RASCP is still in its earlier stages of development. There are some negative consequences of RASCP that have emerged including increased mesh extrusion and cuff dehiscence. This is thought to be due to the amount of cautery used at the vaginal cuff particularly if a hysterectomy is done at the time of mesh placement during the RASCP [14]. Approximately 4% of patients will experience dehiscence of the vaginal cuff with the median presentation time of 43 days [2]. Our findings showed only one patient in forty-one (2%) with cuff dehiscence. Advances in the types of mesh and suture used may affect outcomes in the future.

The limitation of this study is its retrospective design. All data was collected through medical records. This left a potential for misclassification bias, but we would not expect it to be different between the two groups.

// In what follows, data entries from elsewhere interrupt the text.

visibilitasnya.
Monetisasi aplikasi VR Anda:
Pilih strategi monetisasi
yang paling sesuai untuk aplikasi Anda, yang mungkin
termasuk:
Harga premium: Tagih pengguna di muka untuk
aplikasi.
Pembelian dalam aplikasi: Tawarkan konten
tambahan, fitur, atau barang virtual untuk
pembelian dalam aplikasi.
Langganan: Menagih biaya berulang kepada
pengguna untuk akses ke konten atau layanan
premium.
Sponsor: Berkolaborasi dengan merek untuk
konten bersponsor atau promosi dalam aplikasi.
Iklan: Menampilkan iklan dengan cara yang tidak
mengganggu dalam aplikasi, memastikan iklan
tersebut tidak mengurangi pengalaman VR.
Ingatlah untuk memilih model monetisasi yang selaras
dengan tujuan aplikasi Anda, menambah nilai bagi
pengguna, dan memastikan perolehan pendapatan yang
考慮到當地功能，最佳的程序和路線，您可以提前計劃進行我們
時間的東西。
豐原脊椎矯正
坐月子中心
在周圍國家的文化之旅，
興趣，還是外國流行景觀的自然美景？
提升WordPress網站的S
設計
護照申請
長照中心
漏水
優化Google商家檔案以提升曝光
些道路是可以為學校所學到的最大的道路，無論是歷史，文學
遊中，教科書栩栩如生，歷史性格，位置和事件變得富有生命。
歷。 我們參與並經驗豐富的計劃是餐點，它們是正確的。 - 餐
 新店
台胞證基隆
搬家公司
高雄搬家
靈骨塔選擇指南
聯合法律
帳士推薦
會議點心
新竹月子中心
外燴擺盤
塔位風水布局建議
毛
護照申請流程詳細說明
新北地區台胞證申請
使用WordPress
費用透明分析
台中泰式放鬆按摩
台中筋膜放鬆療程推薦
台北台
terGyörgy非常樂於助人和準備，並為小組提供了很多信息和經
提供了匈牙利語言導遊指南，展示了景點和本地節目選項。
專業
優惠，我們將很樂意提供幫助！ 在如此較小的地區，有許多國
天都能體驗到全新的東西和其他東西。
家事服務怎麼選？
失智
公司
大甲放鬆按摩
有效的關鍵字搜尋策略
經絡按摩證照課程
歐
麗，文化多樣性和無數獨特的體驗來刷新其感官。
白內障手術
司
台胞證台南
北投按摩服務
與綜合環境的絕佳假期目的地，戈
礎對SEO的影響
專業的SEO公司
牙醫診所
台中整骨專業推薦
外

One of the strengths of our study is the use of objective data to determine postoperative outcomes. POP-Q scores determined by the attending physician on 2 occasions (the initial encounter and during the preoperative visit) minimized the bias and discrepancy that could be prevented in the retrospective data.

As more physicians become trained in RASCP, the technique has been introduced to residents and fellows. While there is agreement that the procedure requires some degree of advanced laparoscopic skills, those used for the robot are often simpler than those used in laparoscopy [3, 6, 15]. The learning curve by the pioneers of RASCP was approximately fifty robotics cases [15]. More recent studies have shown that operative time improves after as few as ten cases [16]. The median operative time reported in our study was 277 minutes. This is similar to other studies that report operative times ranging from 172 minutes to 242 minutes [7]. The increased operative time is not solely related to resident training. The studies with the shortest operative times did not have any concurrent surgeries being performed at the time of the RASCP. This differs largely from our data in which 88% of patients had a concomitant surgery. In agreement with our data, Benson and colleagues reported 284 minutes operative time for Supracervical Robotic-assisted Laparoscopic Sacrocolpopexy versus 194 minutes Robotic-assisted Laparoscopic Sacrocolpopexy [17]. In the future, it might be possible to compare patients undergoing only RASCP to obtain a more accurate time of resident operative times.

Minimally invasive surgery will only become more common in the future [1]. Residency training programs must use all opportunities to train residents and fellows on robotic surgery [16]. The quicker learning curve of the robot allows residents and fellows the chance to adopt the techniques they learn while in training and apply them in their future practices. As pelvic organ prolapse surgery volume increases, RASCP provides residents and fellows with an excellent opportunity to train on the robot safely and feasibly in a manner that does not affect patient morbidity [8, 12]. Long-term data and robotic training consoles will only help in the development of such clinical training.

Conflict of Interests

The authors of this paper have nothing to declare.


The paper was presented in the 37th annual meeting of the Society of Gynecologic Surgeons, San Antonio, TX, USA, April 11–13, 2011.